Einleitung: Unsinn hat viele Farben
Müll ist nicht gleich Müll. Wir sortieren ihn in verschiedenen Tonnen und Tüten: Plastik, Verpackungen, Grünschnitt, Bauschutt, Elektronik, Medikamente, Batterien, Altöle, Farbreste oder Holzmöbel. Jede Art von Müll stellt für sich ein Problem dar, das spezifisch gelöst werden muss.
So wie es verschiedenen Müll gibt, gibt es verschiedene Ausprägungen der Vergeblichkeit, wenn wir frustriert für die Tonne arbeiten: Projekte werden wegen Problemen beim Quartalsabschluss „eingestellt“, Meetings sind „unfruchtbar“, die Bürokratie schlägt Kapriolen, Manager treffen falsche Entscheidungen, Karrieregeilheit fordert Opfer, Unfähige begehen folgenschwere Fehler, Patzige vergrätzen gute Kunden und jeder hält die Klappe bei Sinnlosigkeiten, die von oben angeordnet wurden.
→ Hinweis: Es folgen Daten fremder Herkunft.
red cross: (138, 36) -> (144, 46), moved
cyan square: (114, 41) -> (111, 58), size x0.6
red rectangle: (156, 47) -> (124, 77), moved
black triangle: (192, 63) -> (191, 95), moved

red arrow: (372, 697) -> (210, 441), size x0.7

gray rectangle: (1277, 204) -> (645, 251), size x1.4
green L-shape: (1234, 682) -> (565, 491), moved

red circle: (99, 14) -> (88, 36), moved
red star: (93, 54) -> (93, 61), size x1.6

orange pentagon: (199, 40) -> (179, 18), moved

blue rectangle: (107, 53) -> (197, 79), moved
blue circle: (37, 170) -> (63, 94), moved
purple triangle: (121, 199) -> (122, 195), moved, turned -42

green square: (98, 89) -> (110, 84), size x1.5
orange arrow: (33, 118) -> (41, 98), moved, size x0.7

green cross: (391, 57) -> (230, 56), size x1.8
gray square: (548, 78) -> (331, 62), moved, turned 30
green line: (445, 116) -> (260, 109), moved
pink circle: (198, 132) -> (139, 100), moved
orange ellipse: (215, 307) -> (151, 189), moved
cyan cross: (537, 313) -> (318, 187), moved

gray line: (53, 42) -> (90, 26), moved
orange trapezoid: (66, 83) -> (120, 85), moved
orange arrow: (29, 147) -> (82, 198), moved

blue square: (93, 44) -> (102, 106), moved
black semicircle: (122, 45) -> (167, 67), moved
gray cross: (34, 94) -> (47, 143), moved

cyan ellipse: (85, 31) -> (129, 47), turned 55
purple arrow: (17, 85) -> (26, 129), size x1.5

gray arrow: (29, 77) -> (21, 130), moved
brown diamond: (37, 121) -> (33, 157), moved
Alle solche Problematiken führen zu endloser Mehrarbeit:
Experten fixen Fehler von Unqualifizierten und kommen nicht zu ihrer eigentlichen Arbeit. Unnötige Konflikte müssen unter großem Aufwand emotional und sachlich entschärft werden. Fehlentscheidungen erzwingen Ehrenrunden und es führt zu großem Unmut, wenn das Management nicht nach den Leadership-Prinzipien agiert, die es selbst propagiert. Unter zu hohem Druck wird getäuscht, getrickst und geschummelt. Ein Teufelskreis.
Wie konnte es so weit kommen? Ganz einfach: Das Management giert, durch hektische Prozessorientierung immer neue „Effizienzen zu heben“ – so der übliche Jargon. Dabei setzt es die Loyalität der Mitarbeiter aufs Spiel und riskiert instabile Zustände. Nichts funktioniert mehr ohne große Debatten, alles wird immer absurder.
Zusätzlich beginnen Mitarbeiter nun vermehrt Sinnfragen zu stellen, weil der immense Druck inzwischen kontraproduktiv geworden ist. Das liegt daran, dass das seit Jahren andauernde Schrauben am Einsparungsrad etwas Entscheidendes im Unternehmen verdrängt hat: den Sinn für Exzellenz, jede größere Innovation, die Zukunftsfähigkeit im Ganzen und den Sinn für den Sinn der Arbeit.
Das zeigt auch die derzeitige (ziemlich alberne) Suche der Unternehmen nach ihrem „Purpose“. Jedes Unternehmen muss nun – so verlangt es eine neue Etikette – einen kulturell wertvollen Corporate Purpose haben, einen CP, der den höheren Zweck des Unternehmens in der Öffentlichkeit ausdrückt. Dieser höhere Zweck sollte einer sein, der über die Absicht der schnöden Profitgenerierung hinausgeht. „Existenzsicherung der Mitarbeiter“ wäre ja schon schön, finde ich. Leider wird nur „White-Washing“ betrieben: Natürlich liegt der erfundene Purpose auf dem Gebiet der Nachhaltigkeit und der allumfassenden Humanität. Mehr kommt nicht heraus, wenn speziell dafür eingerichtete Purpose-Taskforces fiebernd aktiv werden. Auch hier wird vor allem für die Tonne gearbeitet.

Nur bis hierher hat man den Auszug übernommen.